DÉSUNIR

Une performance de : mon corps, mon esprit, mes mouvements et mes mots



Mon corps, mon esprit, mes mouvements et mes mots performent en ce moment même au centre d’art Le Quartier.

Chacun de mes mouvements est situé dans une partie du corps distincte :
Un mouvement ondulatoire occupe tout le bras gauche.
Des cercles rapides se déplacent de haut en bas dans les épaules.
Des cercles horizontaux plus lents dansent dans mon genou droit plié.
Ma tête bouge librement et mes yeux regardent le public de manière fixe.

Mes mots aussi sont dans mon corps. De là, ils vous adressent un compte-rendu.

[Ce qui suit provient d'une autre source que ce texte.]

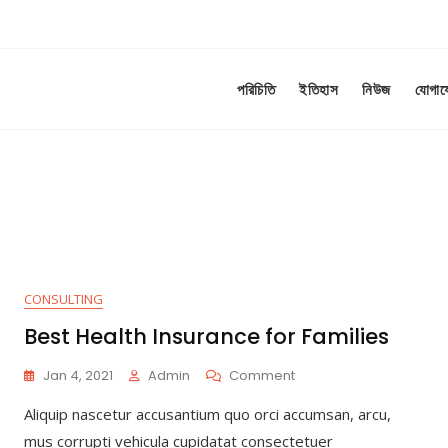
পরিচিতি
ইতিহাস
নিউজ
যোগা
CONSULTING
Best Health Insurance for Families
On
Jan 4, 2021
Admin
Comment
Best
Aliquip nascetur accusantium quo orci accumsan, arcu,
Health
Insurance
mus corrupti vehicula cupidatat consectetuer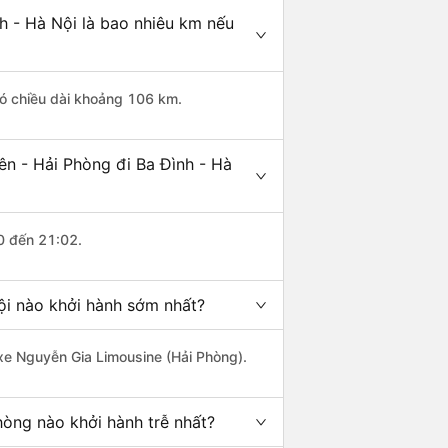
h - Hà Nội là bao nhiêu km nếu
có chiều dài khoảng 106 km.
n - Hải Phòng đi Ba Đình - Hà
0 đến 21:02.
ội nào khởi hành sớm nhất?
 xe Nguyễn Gia Limousine (Hải Phòng).
hòng nào khởi hành trễ nhất?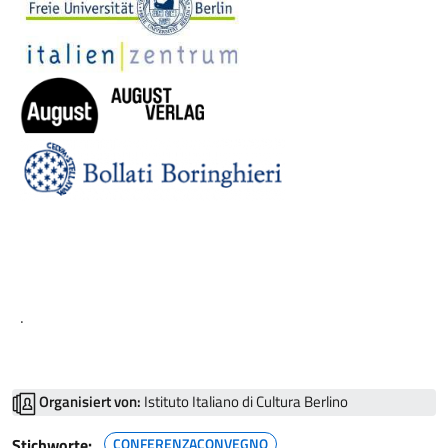
.
Organisiert von:
Istituto Italiano di Cultura Berlino
Stichworte:
CONFERENZACONVEGNO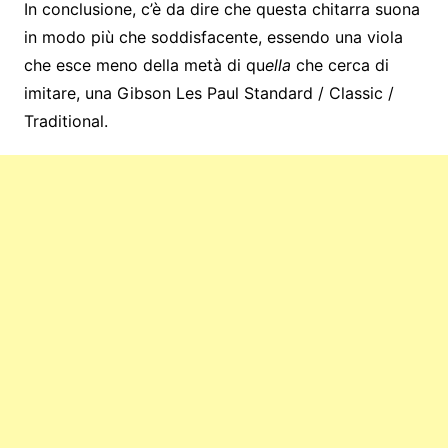
In conclusione, c’è da dire che questa chitarra suona
in modo più che soddisfacente, essendo una viola
che esce meno della metà di qu
ella
che cerca di
imitare, una Gibson Les Paul Standard / Classic /
Traditional.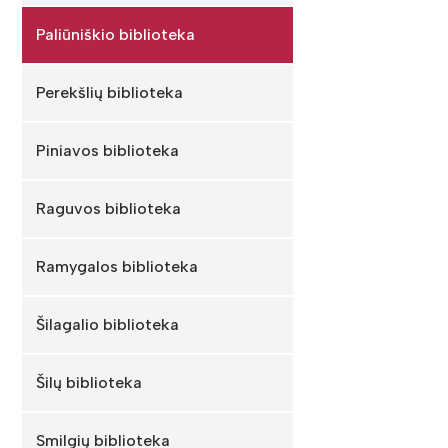
Paliūniškio biblioteka
Perekšlių biblioteka
Piniavos biblioteka
Raguvos biblioteka
Ramygalos biblioteka
Šilagalio biblioteka
Šilų biblioteka
Smilgių biblioteka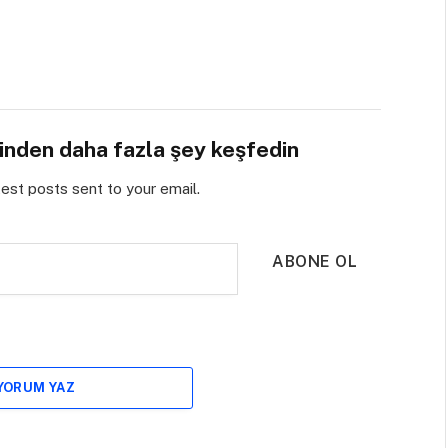
sinden daha fazla şey keşfedin
test posts sent to your email.
ABONE OL
 YORUM YAZ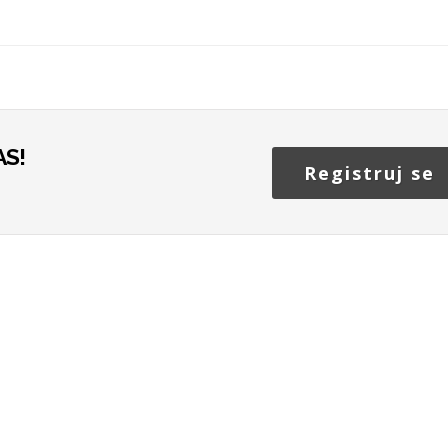
S!
Registruj se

La performance se passe bien pendant quelque temps, mais mes mouvements se rebellent.

Mes mouvements voudraient s’émanciper du régime du corps. Chacun d’eux combat pour son indépendance. Ils veulent co-exister en tant que pluralité de mouvements différents. Mon corps y résiste en les fusionnant en un seul mouvement. Il veut de l’harmonie. Il refuse de faciliter plusieurs mouvements simultanément. Mon corps déteste la coordination. Les mouvements exigent la fragmentation. Aucun ne renonce, et aucun ne s’approche de la victoire.

Mon esprit se positionne du côté des mouvements. Il voyage dans mon corps et tente de se concentrer sur chacun des quatre mouvements en même temps. Malheureusement, sur le territoire de mon corps, même mon esprit ne peut faire ce qu’il souhaite. En prêtant attention à l’un des mouvements, il risque d’en oublier un autre.

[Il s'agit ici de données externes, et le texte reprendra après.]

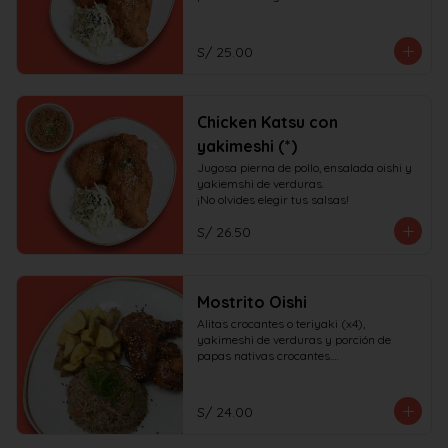
S/ 25.00
Chicken Katsu con
yakimeshi (*)
Jugosa pierna de pollo, ensalada oishi y 
yakiemshi de verduras.

¡No olvides elegir tus salsas!
S/ 26.50
Mostrito Oishi
Alitas crocantes o teriyaki (x4), 
yakimeshi de verduras y porción de 
papas nativas crocantes.

¡No olvides elegir tus salsas!
S/ 24.00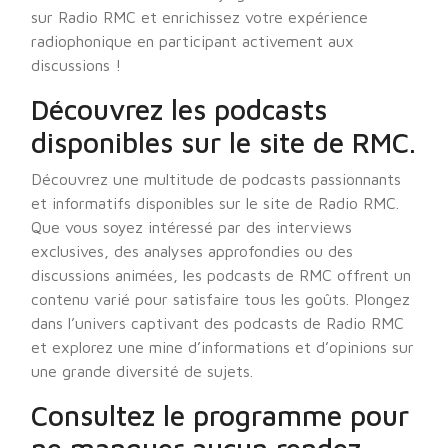
sur Radio RMC et enrichissez votre expérience
radiophonique en participant activement aux
discussions !
Découvrez les podcasts
disponibles sur le site de RMC.
Découvrez une multitude de podcasts passionnants
et informatifs disponibles sur le site de Radio RMC.
Que vous soyez intéressé par des interviews
exclusives, des analyses approfondies ou des
discussions animées, les podcasts de RMC offrent un
contenu varié pour satisfaire tous les goûts. Plongez
dans l’univers captivant des podcasts de Radio RMC
et explorez une mine d’informations et d’opinions sur
une grande diversité de sujets.
Consultez le programme pour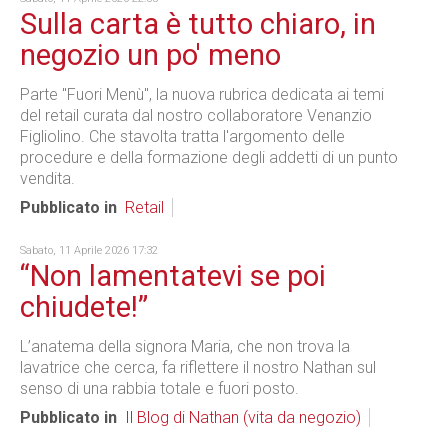
Sulla carta è tutto chiaro, in
negozio un po' meno
Parte "Fuori Menù", la nuova rubrica dedicata ai temi
del retail curata dal nostro collaboratore Venanzio
Figliolino. Che stavolta tratta l'argomento delle
procedure e della formazione degli addetti di un punto
vendita.
Pubblicato in
Retail
Sabato, 11 Aprile 2026 17:32
“Non lamentatevi se poi
chiudete!”
L’anatema della signora Maria, che non trova la
lavatrice che cerca, fa riflettere il nostro Nathan sul
senso di una rabbia totale e fuori posto.
Pubblicato in
Il Blog di Nathan (vita da negozio)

Le combat qui se déroule dans mon corps est long et épuisant et mon esprit s’assoupit. Il quitte mon corps et s’installe dans le corps d’un homme assis dans le public.

Mon esprit voit la performance depuis la tête de l’homme. Il se rend compte que ce qu’il ressentait, à l’intérieur du corps, comme un champ de bataille, ressemble, de l’extérieur, à une chose inoffensive, informe, maladroite, flasque. Mon esprit part à la recherche d’une image qui pourrait aider mes mouvements à rester indépendants. Il quitte rapidement la tête de l’homme et revient dans ma propre tête. A l’intérieur, mon esprit trouve le souvenir du film « Dans la peau de John Malkovich ». Il imagine une armée de personnes âgées qui entrent à travers un portail dans ma tête, chacune prenant place dans différentes parties de mon corps.

L’image aide. Mon esprit est plus concentré, mon corps est fragmenté, mes mouvements sont déconnectés, mes mots s’adressent au public.

Lors de cette invasion, la hanche est également conquise. Cent personnes âgées dansent le disco à l’intérieur. Les mouvements de hanches sont encore plus rapides que ceux des épaules.

Un nouveau problème émerge : le mouvement de hanches perturbe les autres mouvements. Ils se mettent alors en compétition pour retenir l’attention de l’esprit. Ce n’est plus très clair, on ne sait plus qui combat qui.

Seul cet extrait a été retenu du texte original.